How do individuals create a knowledge base over a lifetime? Charles Darwin left detailed records of every book he read from The Voyage of the Beagle to just after publication of The Origin of Species. Additionally, he left copies of his drafts before publication. I use these records to build a case study of how reading and writing interact to create conceptual novelties, such as the theory of natural selection and modification by descent. The model is extended to cover entire disciplines by bootstrapping reading and writing histories from bibliographies in scientific publications, scaling the model to address the question of how we move from an individual psychology to society?
There are two central components from cognitive science that impact the proposed models. The first is bounded cognition. People have limited attention, and that attention is further limited by an individual’s information processing ability. Information foraging is a framework for managing the trade-off between exploration of new information and exploitation of existing knowledge when searching for information. Most existing work on information foraging and bounded cognition examine short-term information foraging problems, such as formulating web search queries in a laboratory setting with a known information goal. Through the case study of Charles Darwin, we use real-world datasets to explore this problem at a timescale of decades with unknown information goals.
The base of the reading model is topic modeling with Latent Dirichlet Allocation (LDA). This method reduces the dimensionality of text by reducing each document to a topic distribution, where each topic is defined as a probability distribution over the words in the collection. With these probability distributions, we are able to apply information theoretic measures to calculate the divergence between texts. These divergences characterize a particular reading decision as exploiting the topics exposed by previously read texts or exploring new topics. I train these topic models not on the records, but identify each volume in the Hathi Trust Digital Library and train the topic model on the full text of the books.
While Darwin’s reading notebooks and manuscript drafts provide relatively precise information on reading and writing behaviors at a day-level granularity, that type of data is rare. I explore three extensions of the models, dealing with progressively more “fuzzy” data. First, I look at the contents of Darwin’s Library at the time of his death to infer readings 1860-1882. These readings are used to provide a preliminary analysis of his work on The Descent of Man and the latter editions of the Origin of Species. Then, I look at another historical figure: Thomas Jefferson, whose working library formed the basis of the Library of Congress. We examine the bibliography of his retirement library and tie it into his correspondence to find possible evidence for when certain volumes were read. Finally, I scale the model up to the discipline of neuroscience. I extract citation graphs from the Web of Science to infer reading histories for neuroscientists based on the articles they cited. I use the text of the abstracts of these articles to perform a similar analysis to the Darwin case study on readings and writings. These extensions of the model highlight the potential to work with less precise data and illuminate future problems.
Throughout the work, I emphasize the notion of multiple realizability and interpretive pluralism. Each model is itself a population of models, and while simpler term-frequency-based models may show many of the same effects as the topic models, an argument is made for the explanatory power of the topic model with respect to causality.
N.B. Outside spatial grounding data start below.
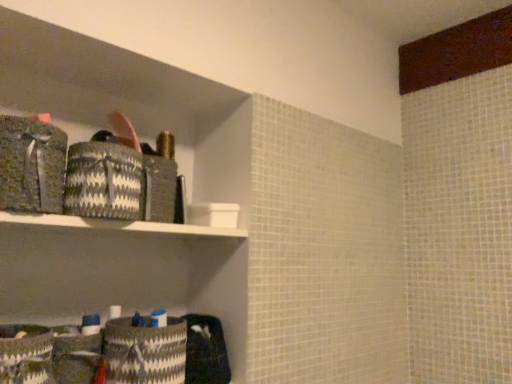 Question: Is textured gray fabric at left, marked as the 1th material in a top-to-bottom arrangement, positioned in front of black and white woven basket at upper left, which appears as the 2th material when viewed from the top?

Choices:
 (A) yes
 (B) no

Answer: (A)

Question: Considering the relative sizes of textured gray fabric at left, marked as the 1th material in a top-to-bottom arrangement, and black and white woven basket at upper left, which appears as the 2th material when ordered from the bottom, in the image provided, is textured gray fabric at left, marked as the 1th material in a top-to-bottom arrangement, taller than black and white woven basket at upper left, which appears as the 2th material when ordered from the bottom,?

Choices:
 (A) yes
 (B) no

Answer: (A)

Question: Is textured gray fabric at left, which ranks as the third material in bottom-to-top order, positioned with its back to black and white woven basket at upper left, which appears as the 2th material when ordered from the bottom?

Choices:
 (A) no
 (B) yes

Answer: (A)

Question: Is textured gray fabric at left, marked as the 1th material in a top-to-bottom arrangement, not close to black and white woven basket at upper left, which appears as the 2th material when ordered from the bottom?

Choices:
 (A) no
 (B) yes

Answer: (A)

Question: Does textured gray fabric at left, marked as the 1th material in a top-to-bottom arrangement, have a lesser width compared to black and white woven basket at upper left, which appears as the 2th material when ordered from the bottom?

Choices:
 (A) no
 (B) yes

Answer: (A)

Question: Is textured gray fabric at left, which ranks as the third material in bottom-to-top order, smaller than black and white woven basket at upper left, which appears as the 2th material when viewed from the top?

Choices:
 (A) yes
 (B) no

Answer: (B)

Question: Is black and white woven basket at upper left, which appears as the 2th material when viewed from the top, aimed at textured gray fabric at left, which ranks as the third material in bottom-to-top order?

Choices:
 (A) no
 (B) yes

Answer: (A)

Question: Is textured gray fabric at left, marked as the 1th material in a top-to-bottom arrangement, a part of black and white woven basket at upper left, which appears as the 2th material when viewed from the top?

Choices:
 (A) no
 (B) yes

Answer: (A)

Question: Does black and white woven basket at upper left, which appears as the 2th material when ordered from the bottom, have a smaller size compared to textured gray fabric at left, marked as the 1th material in a top-to-bottom arrangement?

Choices:
 (A) yes
 (B) no

Answer: (A)

Question: Does black and white woven basket at upper left, which appears as the 2th material when viewed from the top, have a greater height compared to textured gray fabric at left, marked as the 1th material in a top-to-bottom arrangement?

Choices:
 (A) no
 (B) yes

Answer: (A)

Question: From a real-world perspective, is black and white woven basket at upper left, which appears as the 2th material when ordered from the bottom, physically below textured gray fabric at left, which ranks as the third material in bottom-to-top order?

Choices:
 (A) no
 (B) yes

Answer: (B)

Question: Is black and white woven basket at upper left, which appears as the 2th material when viewed from the top, in contact with textured gray fabric at left, which ranks as the third material in bottom-to-top order?

Choices:
 (A) yes
 (B) no

Answer: (A)

Question: Considering the relative sizes of black and white woven basket at upper left, which appears as the 2th material when viewed from the top, and white and black woven basket at lower left, which appears as the 3th material when viewed from the top, in the image provided, is black and white woven basket at upper left, which appears as the 2th material when viewed from the top, shorter than white and black woven basket at lower left, which appears as the 3th material when viewed from the top,?

Choices:
 (A) no
 (B) yes

Answer: (B)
|Advisor:||Allen, Colin, Milojevic, Stasa|
|Commitee:||Jones, Michael, Todd, Peter|
|School Location:||United States -- Indiana|
|Source:||DAI-A 81/2(E), Dissertation Abstracts International|
|Subjects:||Information science, Cognitive psychology, Science history|
|Keywords:||Digital humanities, Topic modeling, Latent Dirichlet Allocation|
Copyright in each Dissertation and Thesis is retained by the author. All Rights Reserved
The supplemental file or files you are about to download were provided to ProQuest by the author as part of a
dissertation or thesis. The supplemental files are provided "AS IS" without warranty. ProQuest is not responsible for the
content, format or impact on the supplemental file(s) on our system. in some cases, the file type may be unknown or
may be a .exe file. We recommend caution as you open such files.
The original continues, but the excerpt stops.